When Nancy was diagnosed with cancer, too young, and then beat it, and then was diagnosed again, and then again — well, it taught Devin something. It taught Devin something about the deep inner strength that can exist inside a person, the grace that encapsulates such strength, and how strength itself should be divorced from any mention of stereotypical masculinity, should be redefined as moving through the reality of suffering with a compassion for the world. The author further talks about kindness, grief, compassion, suffering, and how these are very important aspects of our lives.

He feels many people don’t know what to do with kindness. And he thinks, that many men don’t know how to be kind.

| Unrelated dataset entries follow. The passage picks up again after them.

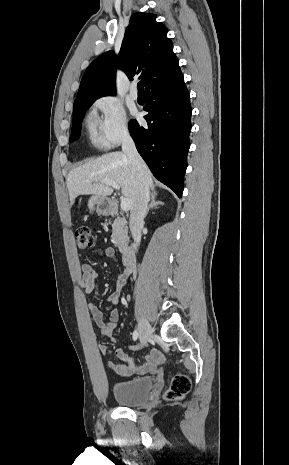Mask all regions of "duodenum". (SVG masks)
<instances>
[{
    "mask_svg": "<svg viewBox=\"0 0 289 465\" xmlns=\"http://www.w3.org/2000/svg\"><path fill=\"white\" fill-rule=\"evenodd\" d=\"M117 207V202L113 201L111 204V211H114ZM124 263L128 266L134 264L137 258V247L135 245H129L123 252Z\"/></svg>",
    "mask_w": 289,
    "mask_h": 465,
    "instance_id": "obj_1",
    "label": "duodenum"
}]
</instances>
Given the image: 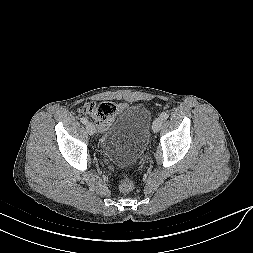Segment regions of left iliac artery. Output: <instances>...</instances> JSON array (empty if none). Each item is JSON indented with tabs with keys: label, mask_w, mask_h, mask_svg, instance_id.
Segmentation results:
<instances>
[{
	"label": "left iliac artery",
	"mask_w": 253,
	"mask_h": 253,
	"mask_svg": "<svg viewBox=\"0 0 253 253\" xmlns=\"http://www.w3.org/2000/svg\"><path fill=\"white\" fill-rule=\"evenodd\" d=\"M160 117H161L163 120H165V119H167V118L169 117V113H168V112H162L161 115H160Z\"/></svg>",
	"instance_id": "left-iliac-artery-1"
}]
</instances>
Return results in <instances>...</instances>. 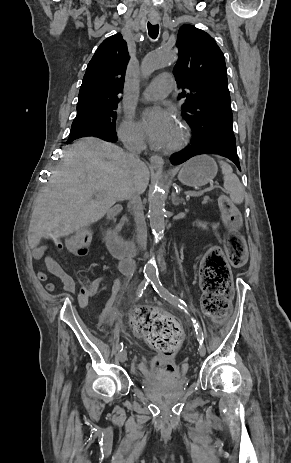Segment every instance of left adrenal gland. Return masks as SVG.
I'll use <instances>...</instances> for the list:
<instances>
[{"instance_id": "obj_1", "label": "left adrenal gland", "mask_w": 291, "mask_h": 463, "mask_svg": "<svg viewBox=\"0 0 291 463\" xmlns=\"http://www.w3.org/2000/svg\"><path fill=\"white\" fill-rule=\"evenodd\" d=\"M182 202V199L177 197L176 193L173 192L172 193V203L175 205V206H178L180 203Z\"/></svg>"}]
</instances>
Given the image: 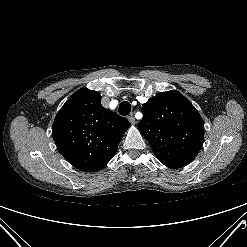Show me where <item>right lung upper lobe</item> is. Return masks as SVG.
<instances>
[{
	"label": "right lung upper lobe",
	"mask_w": 247,
	"mask_h": 247,
	"mask_svg": "<svg viewBox=\"0 0 247 247\" xmlns=\"http://www.w3.org/2000/svg\"><path fill=\"white\" fill-rule=\"evenodd\" d=\"M101 95L82 88L57 113L52 136L58 151L85 172L103 169L113 158L130 122L101 105Z\"/></svg>",
	"instance_id": "cb5924a9"
}]
</instances>
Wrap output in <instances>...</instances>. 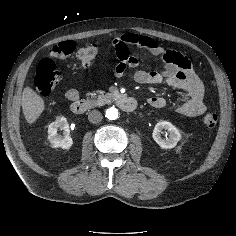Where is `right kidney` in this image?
<instances>
[{"mask_svg":"<svg viewBox=\"0 0 236 236\" xmlns=\"http://www.w3.org/2000/svg\"><path fill=\"white\" fill-rule=\"evenodd\" d=\"M58 128L64 130V136L58 135ZM48 140L55 148L69 149L73 145V139L69 136V124L64 116L57 117L48 126Z\"/></svg>","mask_w":236,"mask_h":236,"instance_id":"obj_1","label":"right kidney"}]
</instances>
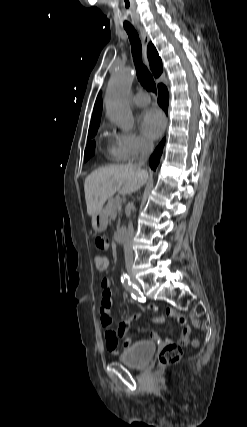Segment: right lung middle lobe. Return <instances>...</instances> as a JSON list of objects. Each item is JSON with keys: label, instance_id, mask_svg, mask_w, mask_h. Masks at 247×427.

It has so often been his fantasy to be relentless, to be trapped in grit, and to imagine a world watching, and to earn its love that way. As a world, our kindness so often exists as a reaction. The sooner we realize that crisis and suffering are part and parcel of living, the sooner compassion becomes a requirement for living as well. Men have a lot to learn from this because men are not taught to suffer openly, and they learn their response to suffering from those who suffer openly, so often, at the hands and words of men. This is a destructive paradox. To confront it openly is to realize how much work and care are needed to create a more vulnerable and less hardened masculinity.